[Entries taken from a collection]
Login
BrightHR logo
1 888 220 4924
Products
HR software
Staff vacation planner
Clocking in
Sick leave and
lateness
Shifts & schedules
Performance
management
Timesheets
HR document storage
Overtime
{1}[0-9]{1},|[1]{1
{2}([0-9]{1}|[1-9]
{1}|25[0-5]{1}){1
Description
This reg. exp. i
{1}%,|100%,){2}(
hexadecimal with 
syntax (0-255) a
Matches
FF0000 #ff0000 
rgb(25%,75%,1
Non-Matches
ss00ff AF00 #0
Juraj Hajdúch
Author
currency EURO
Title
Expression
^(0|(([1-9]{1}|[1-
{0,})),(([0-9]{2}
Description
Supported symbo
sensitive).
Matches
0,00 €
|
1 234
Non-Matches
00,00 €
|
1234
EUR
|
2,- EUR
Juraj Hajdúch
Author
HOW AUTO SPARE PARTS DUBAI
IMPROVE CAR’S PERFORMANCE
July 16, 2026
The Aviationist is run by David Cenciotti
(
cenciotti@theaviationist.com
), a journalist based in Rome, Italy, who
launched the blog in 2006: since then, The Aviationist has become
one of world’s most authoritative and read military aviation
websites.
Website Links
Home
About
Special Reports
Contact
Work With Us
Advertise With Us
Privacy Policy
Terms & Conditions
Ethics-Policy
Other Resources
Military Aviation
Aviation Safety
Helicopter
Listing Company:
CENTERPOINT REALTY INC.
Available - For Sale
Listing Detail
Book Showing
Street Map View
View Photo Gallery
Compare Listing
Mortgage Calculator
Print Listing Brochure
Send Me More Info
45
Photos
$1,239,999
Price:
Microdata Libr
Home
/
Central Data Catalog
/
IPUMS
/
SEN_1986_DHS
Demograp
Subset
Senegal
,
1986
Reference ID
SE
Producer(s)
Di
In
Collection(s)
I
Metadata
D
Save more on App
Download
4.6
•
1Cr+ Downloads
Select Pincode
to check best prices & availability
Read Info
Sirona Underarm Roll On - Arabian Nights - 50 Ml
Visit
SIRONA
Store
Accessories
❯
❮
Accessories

==

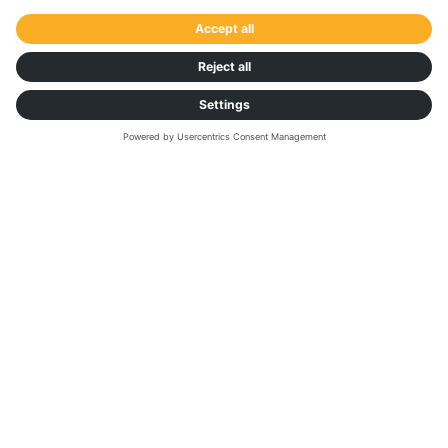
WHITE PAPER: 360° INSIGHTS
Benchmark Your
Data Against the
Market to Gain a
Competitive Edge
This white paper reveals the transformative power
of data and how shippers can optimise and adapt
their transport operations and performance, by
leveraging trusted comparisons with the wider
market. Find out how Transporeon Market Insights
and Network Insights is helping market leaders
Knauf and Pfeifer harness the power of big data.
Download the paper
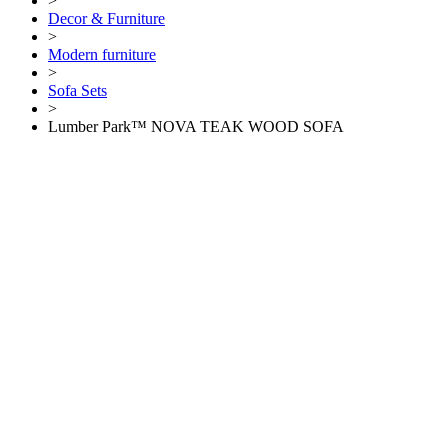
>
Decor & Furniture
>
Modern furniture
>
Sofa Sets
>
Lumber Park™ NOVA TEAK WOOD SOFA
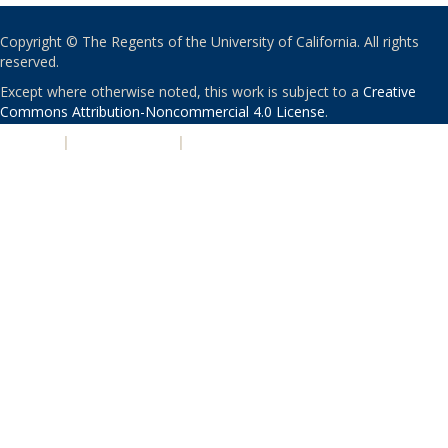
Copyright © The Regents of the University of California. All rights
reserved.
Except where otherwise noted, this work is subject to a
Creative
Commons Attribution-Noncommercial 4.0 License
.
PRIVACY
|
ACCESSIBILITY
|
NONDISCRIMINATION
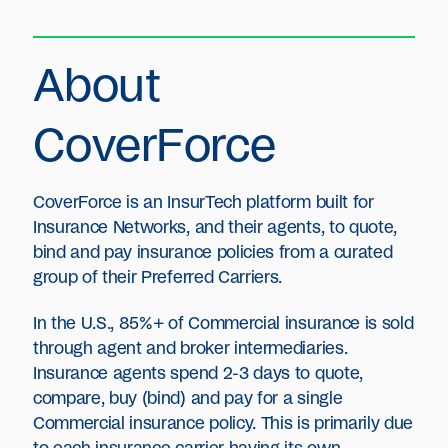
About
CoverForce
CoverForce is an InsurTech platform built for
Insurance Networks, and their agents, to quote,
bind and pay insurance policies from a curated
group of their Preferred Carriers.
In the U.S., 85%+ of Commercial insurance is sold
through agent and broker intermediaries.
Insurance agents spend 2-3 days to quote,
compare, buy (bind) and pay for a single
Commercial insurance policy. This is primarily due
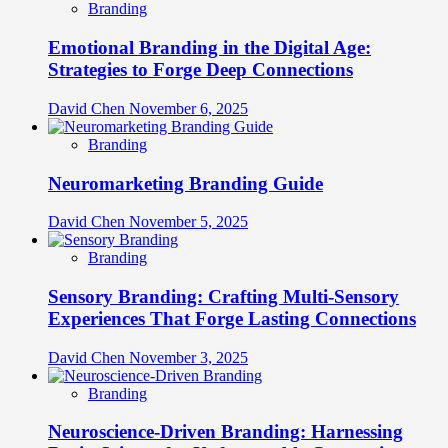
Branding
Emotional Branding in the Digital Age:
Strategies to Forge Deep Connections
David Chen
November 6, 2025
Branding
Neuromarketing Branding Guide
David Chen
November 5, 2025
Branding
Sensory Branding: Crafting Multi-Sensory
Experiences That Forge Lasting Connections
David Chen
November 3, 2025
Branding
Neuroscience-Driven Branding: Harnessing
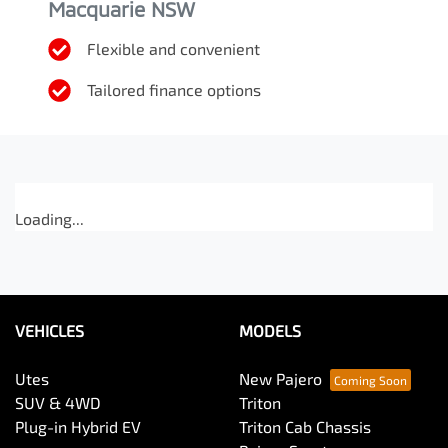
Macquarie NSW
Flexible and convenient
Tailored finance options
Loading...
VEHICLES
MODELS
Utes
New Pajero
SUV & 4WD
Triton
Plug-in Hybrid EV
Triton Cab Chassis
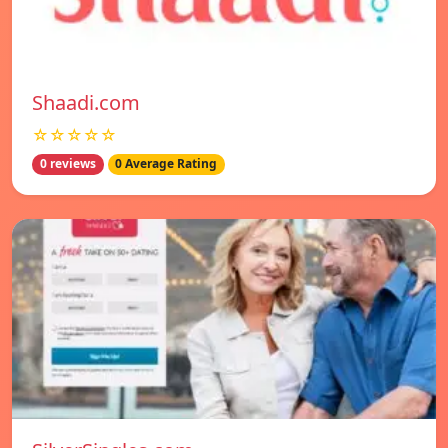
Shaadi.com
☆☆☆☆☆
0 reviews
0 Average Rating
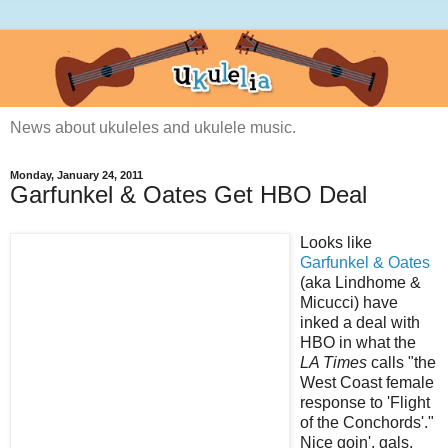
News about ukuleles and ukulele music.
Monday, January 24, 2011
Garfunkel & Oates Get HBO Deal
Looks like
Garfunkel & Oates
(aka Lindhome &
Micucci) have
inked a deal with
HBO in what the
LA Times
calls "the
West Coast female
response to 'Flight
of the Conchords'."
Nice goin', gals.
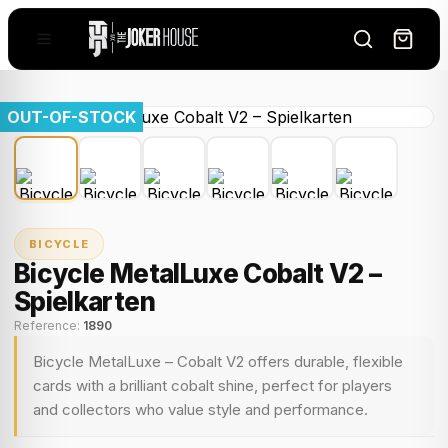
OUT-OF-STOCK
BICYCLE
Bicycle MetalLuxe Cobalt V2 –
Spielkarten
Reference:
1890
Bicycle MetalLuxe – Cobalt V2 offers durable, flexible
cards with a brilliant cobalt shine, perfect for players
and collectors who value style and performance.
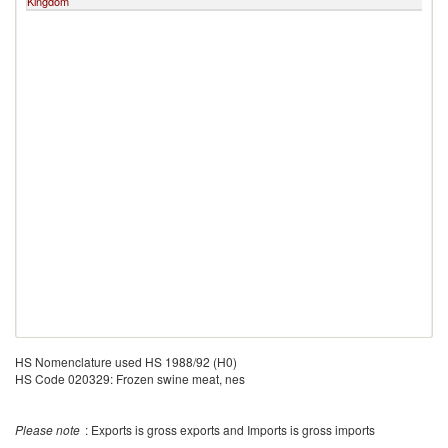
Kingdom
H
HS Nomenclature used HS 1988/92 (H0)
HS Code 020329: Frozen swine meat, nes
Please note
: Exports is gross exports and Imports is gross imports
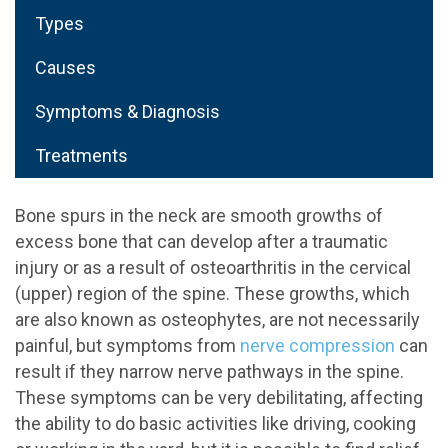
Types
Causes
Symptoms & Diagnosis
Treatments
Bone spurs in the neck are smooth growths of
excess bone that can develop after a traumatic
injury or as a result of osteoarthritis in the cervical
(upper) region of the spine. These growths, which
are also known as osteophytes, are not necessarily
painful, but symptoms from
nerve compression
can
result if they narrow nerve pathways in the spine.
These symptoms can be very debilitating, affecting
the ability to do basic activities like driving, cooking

BRIEF
Nothing but the lines from the one with "Monday, January 24, 2011" up to and including the one with "OUT-OF-STOCK" should be printed, exactly as they read above. Please keep the pictures out.

YOUR SOLUTION
Monday, January 24, 2011
Garfunkel & Oates Get HBO Deal
Looks like
Garfunkel & Oates
(aka Lindhome &
Micucci) have
inked a deal with
HBO in what the
LA Times
calls "the
West Coast female
response to 'Flight
of the Conchords'."
Nice goin', gals.
OUT-OF-STOCK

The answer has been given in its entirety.